10. Now, I may consider the other two aspects of the matter, namely, the question of balance of convenience and irreparable injury. The learned Civil Judge has observed that the construction of the cinema building as such would not cause any inconvenience to the plaintiffs but on the other hand, the balance of convenience appears to be in favour of the defendant. According to him, the defendant has already got a no objection certificate. He has already cleared the site by demolishing the old houses standing thereon and has invested considerable amount in it. It also appears that no objection was raised by the plaintiffs at the time the old houses were being demolished with the intention of raising the cinema house. If the defendant is now restrained from raising the cinema house, he would be deprived of the proper use of the money invested and kept ready for further investment in this project. In the course of the judgment he has also found that the construction of the cinema house would neigher create any problems of traffice nor the air and light of the houses in the vicinity would be substantially effected. He has also found that there are commercial buildings near about and in the line of the cinema house propsed and, therefore, the construction of the cinema house would also not amount to a nuisance. These considerations, in my opinion, cannot be said to be improper or irrelevant.
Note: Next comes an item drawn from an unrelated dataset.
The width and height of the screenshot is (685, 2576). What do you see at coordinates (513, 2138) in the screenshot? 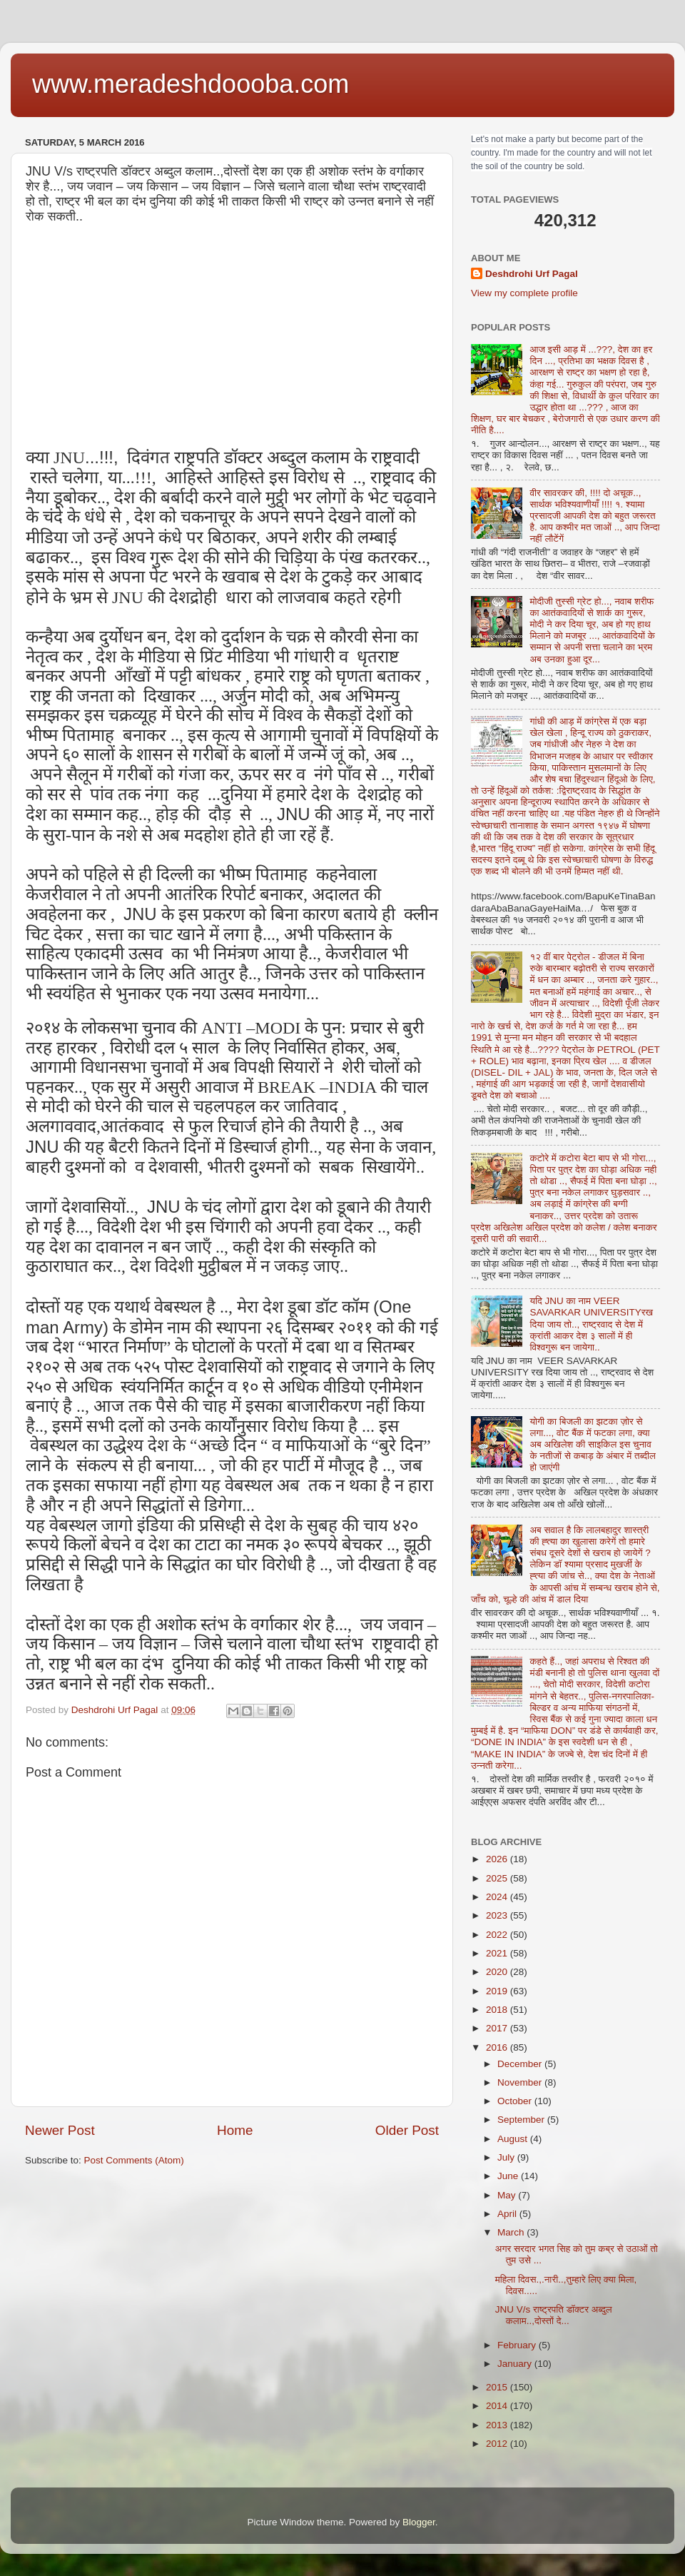 I see `August` at bounding box center [513, 2138].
In these circumstances, when this condition has been found in favour of the defendant, the mere fact that there is a prima facie case h favour of the plaintiffs the ptaintiffs would not be entitled to injunction sought for.
11. Similarly, on the question of irreparable injury the finding of the learned Civil Judge is in favour of the defendant and apparently when balance of convenience is in favour of the defendant, the plaintiffs would not be suffering any irreparable injury on account of this construction. The Ummed Hospital and the two educational institutions are at a considerable distance from the proposed cinema house though they may or may not be within the 200 meters raduis and, therefore, the patients and students are also not likely to be adversely affected. In this view of the matter, I do not find any reason to interfere with the order of the learned Civil Judge.
12. The result, therefore is, that this revision petition fails and 'is hereby rejected. However, looking to all the facts and circumstances of the case, I shall leave the parties to bear their own costs.